I'm referring to this as method 2 in the code below. This method will only launch as many threads as there are columns in the matrix. For a matrix with a sufficiently large number of columns (say 10,000 or more) this method will saturate the GPU and efficiently use the available memory bandwidth. If you inspect the functor, you will see that is a somewhat "unusual" adaptation of thrust, but perfectly legal.

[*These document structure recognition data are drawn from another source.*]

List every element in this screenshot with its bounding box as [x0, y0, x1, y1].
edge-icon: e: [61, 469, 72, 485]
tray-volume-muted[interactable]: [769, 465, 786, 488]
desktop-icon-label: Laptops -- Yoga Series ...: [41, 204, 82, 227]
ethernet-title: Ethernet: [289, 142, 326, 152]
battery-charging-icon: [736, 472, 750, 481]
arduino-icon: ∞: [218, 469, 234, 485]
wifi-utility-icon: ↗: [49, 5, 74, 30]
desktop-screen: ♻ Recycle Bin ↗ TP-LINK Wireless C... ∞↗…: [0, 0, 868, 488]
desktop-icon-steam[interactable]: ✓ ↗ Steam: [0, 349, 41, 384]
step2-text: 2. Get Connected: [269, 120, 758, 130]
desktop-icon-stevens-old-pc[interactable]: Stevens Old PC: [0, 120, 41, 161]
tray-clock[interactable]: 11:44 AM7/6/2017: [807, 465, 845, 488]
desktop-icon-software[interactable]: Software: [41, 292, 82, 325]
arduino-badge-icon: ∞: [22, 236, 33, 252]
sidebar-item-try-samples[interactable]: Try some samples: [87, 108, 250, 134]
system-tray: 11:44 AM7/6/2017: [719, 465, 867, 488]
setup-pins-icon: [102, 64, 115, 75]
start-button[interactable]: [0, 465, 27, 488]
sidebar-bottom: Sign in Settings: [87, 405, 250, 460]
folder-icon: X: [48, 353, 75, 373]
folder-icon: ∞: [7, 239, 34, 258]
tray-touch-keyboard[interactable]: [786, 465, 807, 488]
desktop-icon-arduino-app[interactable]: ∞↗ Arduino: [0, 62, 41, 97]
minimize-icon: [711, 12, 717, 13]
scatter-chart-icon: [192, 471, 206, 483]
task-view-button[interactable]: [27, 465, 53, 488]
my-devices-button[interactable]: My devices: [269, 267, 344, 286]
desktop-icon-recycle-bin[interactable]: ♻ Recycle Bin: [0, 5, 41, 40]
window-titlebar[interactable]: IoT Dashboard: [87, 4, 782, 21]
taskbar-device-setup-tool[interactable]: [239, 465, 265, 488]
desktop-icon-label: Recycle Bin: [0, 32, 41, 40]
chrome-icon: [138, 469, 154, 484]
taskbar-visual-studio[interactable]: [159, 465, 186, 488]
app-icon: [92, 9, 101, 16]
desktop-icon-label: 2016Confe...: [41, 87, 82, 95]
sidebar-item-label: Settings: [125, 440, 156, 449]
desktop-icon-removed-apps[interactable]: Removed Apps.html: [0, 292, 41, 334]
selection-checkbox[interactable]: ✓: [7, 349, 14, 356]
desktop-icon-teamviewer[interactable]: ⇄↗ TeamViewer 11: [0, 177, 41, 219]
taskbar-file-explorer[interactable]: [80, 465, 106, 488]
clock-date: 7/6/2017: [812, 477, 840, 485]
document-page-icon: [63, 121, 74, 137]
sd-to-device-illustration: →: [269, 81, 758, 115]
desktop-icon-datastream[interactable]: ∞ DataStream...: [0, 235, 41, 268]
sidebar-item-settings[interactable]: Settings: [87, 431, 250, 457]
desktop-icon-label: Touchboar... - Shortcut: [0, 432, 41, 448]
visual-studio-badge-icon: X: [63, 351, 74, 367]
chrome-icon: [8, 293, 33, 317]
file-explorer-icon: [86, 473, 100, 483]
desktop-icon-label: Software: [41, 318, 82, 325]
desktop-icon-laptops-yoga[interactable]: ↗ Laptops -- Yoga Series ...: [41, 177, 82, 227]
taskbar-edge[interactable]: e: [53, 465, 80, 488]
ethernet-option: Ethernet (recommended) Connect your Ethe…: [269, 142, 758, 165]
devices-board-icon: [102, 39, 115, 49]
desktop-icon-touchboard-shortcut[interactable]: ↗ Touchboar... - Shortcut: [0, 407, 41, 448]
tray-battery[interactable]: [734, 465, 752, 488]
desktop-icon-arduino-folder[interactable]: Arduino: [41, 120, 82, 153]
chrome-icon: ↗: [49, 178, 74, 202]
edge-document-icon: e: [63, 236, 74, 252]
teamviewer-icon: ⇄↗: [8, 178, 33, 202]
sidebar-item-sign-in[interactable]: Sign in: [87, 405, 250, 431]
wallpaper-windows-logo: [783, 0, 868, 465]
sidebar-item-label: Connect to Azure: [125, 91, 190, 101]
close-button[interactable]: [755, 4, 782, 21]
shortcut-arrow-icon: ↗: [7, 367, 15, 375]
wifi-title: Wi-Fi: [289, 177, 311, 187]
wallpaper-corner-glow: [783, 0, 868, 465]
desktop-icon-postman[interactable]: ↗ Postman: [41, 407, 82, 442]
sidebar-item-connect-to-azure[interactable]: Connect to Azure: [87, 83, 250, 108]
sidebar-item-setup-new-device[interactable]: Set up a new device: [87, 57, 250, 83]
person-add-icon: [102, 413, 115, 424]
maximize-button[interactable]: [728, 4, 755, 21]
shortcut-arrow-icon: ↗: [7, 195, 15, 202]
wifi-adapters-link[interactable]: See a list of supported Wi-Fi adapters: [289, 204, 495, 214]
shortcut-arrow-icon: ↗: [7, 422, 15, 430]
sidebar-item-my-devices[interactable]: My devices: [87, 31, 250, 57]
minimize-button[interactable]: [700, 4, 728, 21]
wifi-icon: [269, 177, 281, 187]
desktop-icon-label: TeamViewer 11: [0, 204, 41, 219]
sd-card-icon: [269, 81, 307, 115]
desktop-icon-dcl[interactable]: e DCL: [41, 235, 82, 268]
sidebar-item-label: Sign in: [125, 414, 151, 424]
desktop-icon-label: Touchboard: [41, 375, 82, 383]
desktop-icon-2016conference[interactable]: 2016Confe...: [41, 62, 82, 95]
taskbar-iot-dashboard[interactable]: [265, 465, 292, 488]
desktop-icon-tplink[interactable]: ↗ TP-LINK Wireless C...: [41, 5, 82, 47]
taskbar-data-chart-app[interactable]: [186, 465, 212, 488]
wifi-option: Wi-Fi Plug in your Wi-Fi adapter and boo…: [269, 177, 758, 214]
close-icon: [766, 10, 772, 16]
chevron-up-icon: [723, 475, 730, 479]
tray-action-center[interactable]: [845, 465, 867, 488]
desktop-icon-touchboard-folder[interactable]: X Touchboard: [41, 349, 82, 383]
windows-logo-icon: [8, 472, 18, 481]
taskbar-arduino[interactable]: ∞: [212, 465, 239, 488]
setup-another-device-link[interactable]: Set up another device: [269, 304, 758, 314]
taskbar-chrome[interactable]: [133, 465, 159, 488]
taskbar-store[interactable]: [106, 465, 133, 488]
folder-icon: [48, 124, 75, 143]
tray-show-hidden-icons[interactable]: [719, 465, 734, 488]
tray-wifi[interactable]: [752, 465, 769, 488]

Here's the code comparing both methods:
$ cat t994.cu
#include <thrust/device_vector.h>
#include <thrust/reduce.h>
#include <thrust/iterator/permutation_iterator.h>
#include <thrust/iterator/transform_iterator.h>
#include <thrust/iterator/counting_iterator.h>
#include <thrust/functional.h>
#include <thrust/sequence.h>
#include <thrust/transform.h>
#include <iostream>
#define NUMR 1000
#define NUMC 20000
#define TEST_VAL 1
#include <time.h>
#include <sys/time.h>
#define USECPSEC 1000000ULL
long long dtime_usec(unsigned long long start){
timeval tv;
gettimeofday(&tv, 0);
return ((tv.tv_sec*USECPSEC)+tv.tv_usec)-start;
}
typedef int mytype;
// from a linear (row-major) index, return column-major index
struct rm2cm_idx_functor : public thrust::unary_function<int, int>
{
int r;
int c;
rm2cm_idx_functor(int _r, int _c) : r(_r), c(_c) {};
__host__ __device__
int operator() (int idx) {
unsigned my_r = idx/c;
unsigned my_c = idx%c;
return (my_c * r) + my_r;
}
};
// convert a linear index to a column index
template <typename T>
struct linear_index_to_col_index : public thrust::unary_function<T,T>
{
T R; // number of rows
__host__ __device__
linear_index_to_col_index(T R) : R(R) {}
__host__ __device__
T operator()(T i)
{
return i / R;
}
};
struct sum_functor
{
int R;
int C;
mytype *arr;
sum_functor(int _R, int _C, mytype *_arr) : R(_R), C(_C), arr(_arr) {};
__host__ __device__
mytype operator()(int myC){
mytype sum = 0;
for (int i = 0; i < R; i++) sum += arr[i*C+myC];
return sum;
}
};
int main(){
int C = NUMC;
int R = NUMR;
thrust::device_vector<mytype> array(R*C, TEST_VAL);
// method 1: permutation iterator
// allocate storage for column sums and indices
thrust::device_vector<mytype> col_sums(C);
thrust::device_vector<int> col_indices(C);
// compute column sums by summing values with equal column indices
unsigned long long m1t = dtime_usec(0);
thrust::reduce_by_key(thrust::make_transform_iterator(thrust::counting_iterator<int>(0), linear_index_to_col_index<int>(R)),
thrust::make_transform_iterator(thrust::counting_iterator<int>(R*C), linear_index_to_col_index<int>(R)),
thrust::make_permutation_iterator(array.begin(), thrust::make_transform_iterator(thrust::make_counting_iterator<int>(0), rm2cm_idx_functor(R, C))),
col_indices.begin(),
col_sums.begin(),
thrust::equal_to<int>(),
thrust::plus<int>());
cudaDeviceSynchronize();
m1t = dtime_usec(m1t);
for (int i = 0; i < C; i++)
if (col_sums[i] != R*TEST_VAL) {std::cout << "method 1 mismatch at: " << i << " was: " << col_sums[i] << " should be: " << R*TEST_VAL << std::endl; return 1;}
std::cout << "Method1 time: " << m1t/(float)USECPSEC << "s" << std::endl;
// method 2: column-summing functor
thrust::device_vector<mytype> fcol_sums(C);
thrust::sequence(fcol_sums.begin(), fcol_sums.end()); // start with column index
unsigned long long m2t = dtime_usec(0);
thrust::transform(fcol_sums.begin(), fcol_sums.end(), fcol_sums.begin(), sum_functor(R, C, thrust::raw_pointer_cast(array.data())));
cudaDeviceSynchronize();
m2t = dtime_usec(m2t);
for (int i = 0; i < C; i++)
if (fcol_sums[i] != R*TEST_VAL) {std::cout << "method 2 mismatch at: " << i << " was: " << fcol_sums[i] << " should be: " << R*TEST_VAL << std::endl; return 1;}
std::cout << "Method2 time: " << m2t/(float)USECPSEC << "s" << std::endl;
return 0;
}
$ nvcc -O3 -o t994 t994.cu
$ ./t994
Method1 time: 0.034817s
Method2 time: 0.00082s
$
It's evident that for a sufficiently large matrix, method 2 is substantially faster than method 1.
If you're unfamiliar with permutation iterators, take a look at the thrust quick start guide.